◆ RECORDS FOR THE EXERCISE ◆
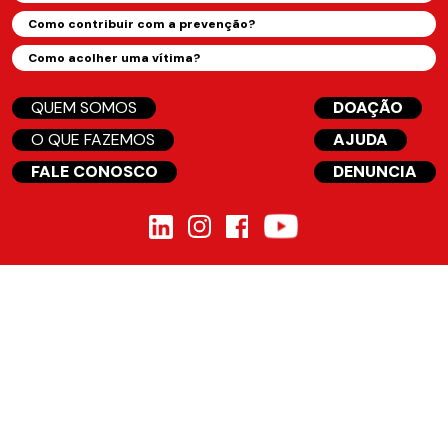
Como contribuir com a prevenção?
Como acolher uma vítima?
QUEM SOMOS
DOAÇÃO
O QUE FAZEMOS
AJUDA
FALE CONOSCO
DENUNCIA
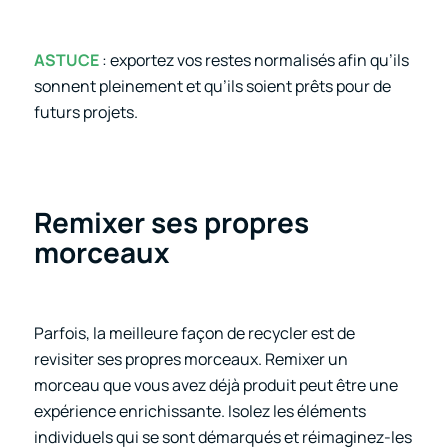
ASTUCE
: exportez vos restes normalisés afin qu’ils
sonnent pleinement et qu’ils soient prêts pour de
futurs projets.
Remixer ses propres
morceaux
Parfois, la meilleure façon de recycler est de
revisiter ses propres morceaux. Remixer un
morceau que vous avez déjà produit peut être une
expérience enrichissante. Isolez les éléments
individuels qui se sont démarqués et réimaginez-les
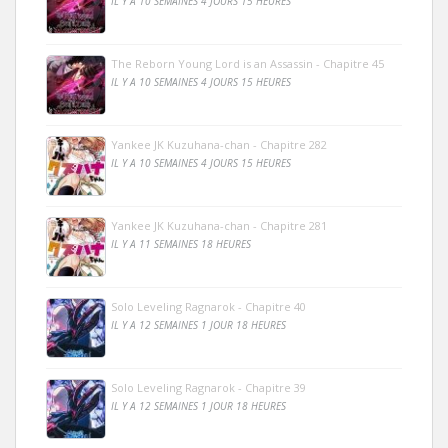
IL Y A 10 SEMAINES 4 JOURS 15 HEURES
The Reborn Young Lord is an Assassin - Chapitre 45
IL Y A 10 SEMAINES 4 JOURS 15 HEURES
Yankee JK Kuzuhana-chan - Chapitre 282
IL Y A 10 SEMAINES 4 JOURS 15 HEURES
Yankee JK Kuzuhana-chan - Chapitre 281
IL Y A 11 SEMAINES 18 HEURES
Solo Leveling Ragnarok - Chapitre 40
IL Y A 12 SEMAINES 1 JOUR 18 HEURES
Solo Leveling Ragnarok - Chapitre 39
IL Y A 12 SEMAINES 1 JOUR 18 HEURES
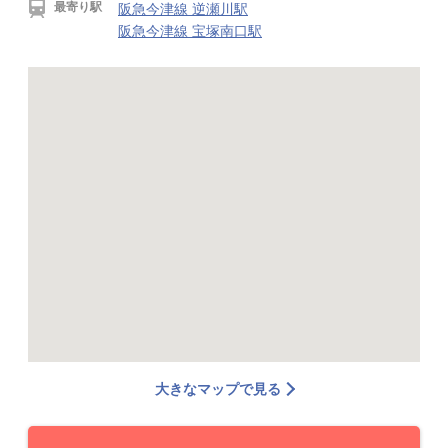
最寄り駅
阪急今津線 逆瀬川駅
阪急今津線 宝塚南口駅
大きなマップで見る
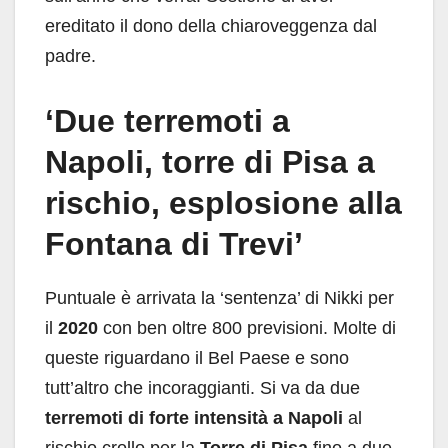
ereditato il dono della chiaroveggenza dal
padre.
‘Due terremoti a
Napoli, torre di Pisa a
rischio, esplosione alla
Fontana di Trevi’
Puntuale è arrivata la ‘sentenza’ di Nikki per
il
2020
con ben oltre 800 previsioni. Molte di
queste riguardano il Bel Paese e sono
tutt’altro che incoraggianti. Si va da due
terremoti di forte intensità a Napoli
al
rischio crollo per la
Torre di Pisa
fino a due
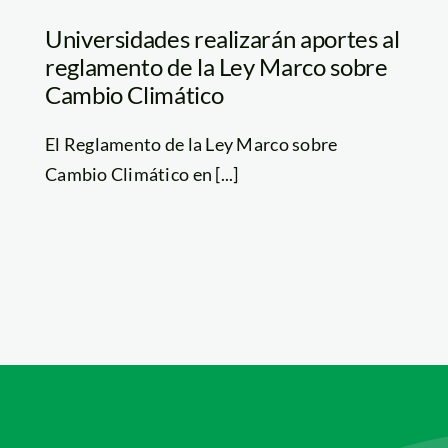
Universidades realizarán aportes al
reglamento de la Ley Marco sobre
Cambio Climático
El Reglamento de la Ley Marco sobre
Cambio Climático en [...]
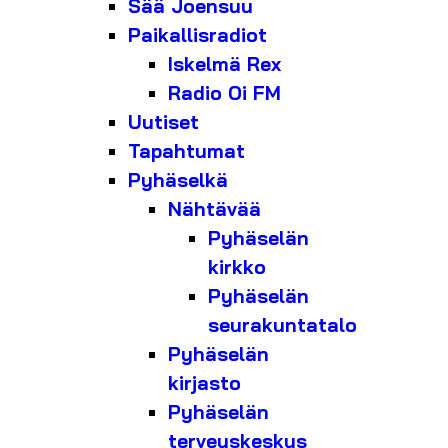
Sää Joensuu
Paikallisradiot
Iskelmä Rex
Radio Oi FM
Uutiset
Tapahtumat
Pyhäselkä
Nähtävää
Pyhäselän
kirkko
Pyhäselän
seurakuntatalo
Pyhäselän
kirjasto
Pyhäselän
terveyskeskus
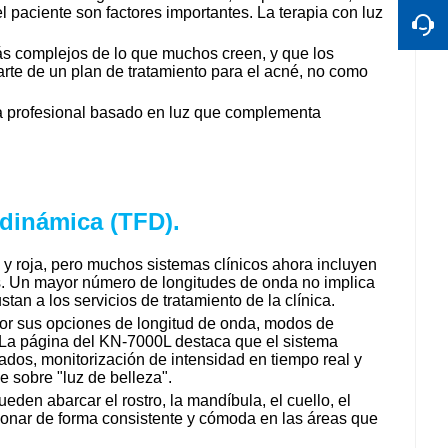
del paciente son factores importantes. La terapia con luz
más complejos de lo que muchos creen, y que los
rte de un plan de tratamiento para el acné, no como
ema profesional basado en luz que complementa
odinámica (TFD).
l y roja, pero muchos sistemas clínicos ahora incluyen
as. Un mayor número de longitudes de onda no implica
an a los servicios de tratamiento de la clínica.
or sus opciones de longitud de onda, modos de
a. La página del KN-7000L destaca que el sistema
zados, monitorización de intensidad en tiempo real y
e sobre "luz de belleza".
ueden abarcar el rostro, la mandíbula, el cuello, el
cionar de forma consistente y cómoda en las áreas que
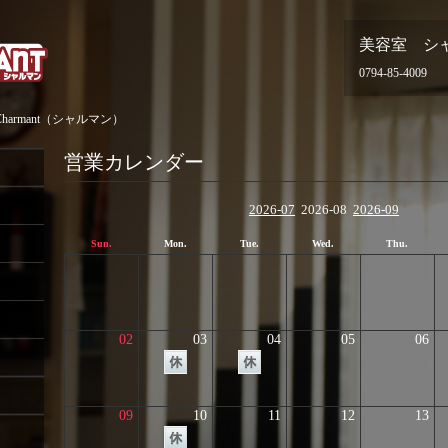
美容室 シ
0794-85-4009
armant（シャルマン）
営業カレンダー
2026-07
2026-08
2026-09
Sun.
Mon.
Tue.
Wed.
Thu.
02
03
04
05
06
09
10
11
12
13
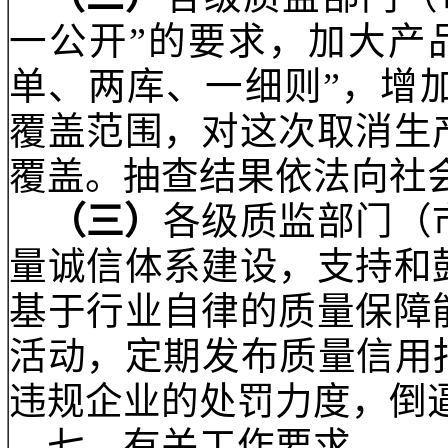
方案》（见附件），试
北京、上海、江苏、浙
行工作自
2017年9月
拟开展试行工作的，省
局批准后方可实施。
六、多措并举加强事
（一）
各省级质监部
市、县
3级质监部门对
任落实到位。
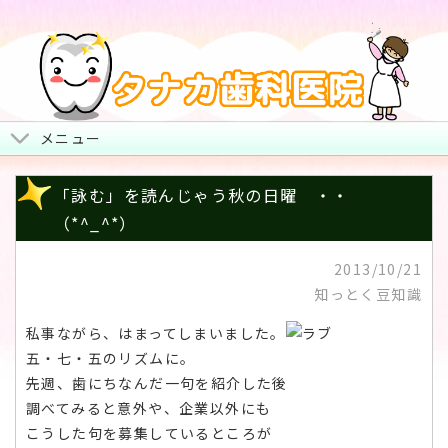
メニュー
トップページ
「詠む」を読んじゃう秋の日曜 ・・
（*^_^*）
院長からみなさまへ
2013/10/21
地図・診療時間・お休み
知っとく豆知識
治療について
私事ながら、はまってしまいました。
五・七・五のリズムに。
スタッフ紹介・院内風景
先週、歯にちなんだ一句を紹介した後
調べてみると意外や、企業以外にも
こうした句を募集しているところが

◆ EXERCISE REQUIREMENTS ◆
Transcribe each entry above exactly, apart from the pictures.

◆ OUTPUT FOR THIS EXERCISE ◆
Como contribuir com a prevenção?
Como acolher uma vítima?
QUEM SOMOS
DOAÇÃO
O QUE FAZEMOS
AJUDA
FALE CONOSCO
DENUNCIA
ASTUCE
: exportez vos restes normalisés afin qu’ils
sonnent pleinement et qu’ils soient prêts pour de
futurs projets.
Remixer ses propres
morceaux
Parfois, la meilleure façon de recycler est de
revisiter ses propres morceaux. Remixer un
morceau que vous avez déjà produit peut être une
expérience enrichissante. Isolez les éléments
individuels qui se sont démarqués et réimaginez-les
IL Y A 10 SEMAINES 4 JOURS 15 HEURES
The Reborn Young Lord is an Assassin - Chapitre 45
IL Y A 10 SEMAINES 4 JOURS 15 HEURES
Yankee JK Kuzuhana-chan - Chapitre 282
IL Y A 10 SEMAINES 4 JOURS 15 HEURES
Yankee JK Kuzuhana-chan - Chapitre 281
IL Y A 11 SEMAINES 18 HEURES
Solo Leveling Ragnarok - Chapitre 40
IL Y A 12 SEMAINES 1 JOUR 18 HEURES
Solo Leveling Ragnarok - Chapitre 39
IL Y A 12 SEMAINES 1 JOUR 18 HEURES
最寄り駅
阪急今津線 逆瀬川駅
阪急今津線 宝塚南口駅
大きなマップで見る
ereditato il dono della chiaroveggenza dal
padre.
‘Due terremoti a
Napoli, torre di Pisa a
rischio, esplosione alla
Fontana di Trevi’
Puntuale è arrivata la ‘sentenza’ di Nikki per
il
2020
con ben oltre 800 previsioni. Molte di
queste riguardano il Bel Paese e sono
tutt’altro che incoraggianti. Si va da due
terremoti di forte intensità a Napoli
al
rischio crollo per la
Torre di Pisa
fino a due
Universidades realizarán aportes al
reglamento de la Ley Marco sobre
Cambio Climático
El Reglamento de la Ley Marco sobre
Cambio Climático en [...]
Sää Joensuu
Paikallisradiot
Iskelmä Rex
Radio Oi FM
Uutiset
Tapahtumat
Pyhäselkä
Nähtävää
Pyhäselän
kirkko
Pyhäselän
seurakuntatalo
Pyhäselän
kirjasto
Pyhäselän
terveyskeskus
del paciente son factores importantes. La terapia con luz
más complejos de lo que muchos creen, y que los
rte de un plan de tratamiento para el acné, no como
ema profesional basado en luz que complementa
odinámica (TFD).
l y roja, pero muchos sistemas clínicos ahora incluyen
as. Un mayor número de longitudes de onda no implica
an a los servicios de tratamiento de la clínica.
or sus opciones de longitud de onda, modos de
a. La página del KN-7000L destaca que el sistema
zados, monitorización de intensidad en tiempo real y
e sobre "luz de belleza".
ueden abarcar el rostro, la mandíbula, el cuello, el
cionar de forma consistente y cómoda en las áreas que
美容室 シ
0794-85-4009
armant（シャルマン）
営業カレンダー
2026-07
2026-08
2026-09
Sun.
Mon.
Tue.
Wed.
Thu.
02
03
04
05
06
09
10
11
12
13
方案》（见附件），试
北京、上海、江苏、浙
行工作自
2017年9月
拟开展试行工作的，省
局批准后方可实施。
六、多措并举加强事
（一）
各省级质监部
市、县
3级质监部门对
任落实到位。
メニュー
トップページ
「詠む」を読んじゃう秋の日曜 ・・
（*^_^*）
院長からみなさまへ
2013/10/21
地図・診療時間・お休み
知っとく豆知識
治療について
私事ながら、はまってしまいました。
五・七・五のリズムに。
スタッフ紹介・院内風景
先週、歯にちなんだ一句を紹介した後
調べてみると意外や、企業以外にも
こうした句を募集しているところが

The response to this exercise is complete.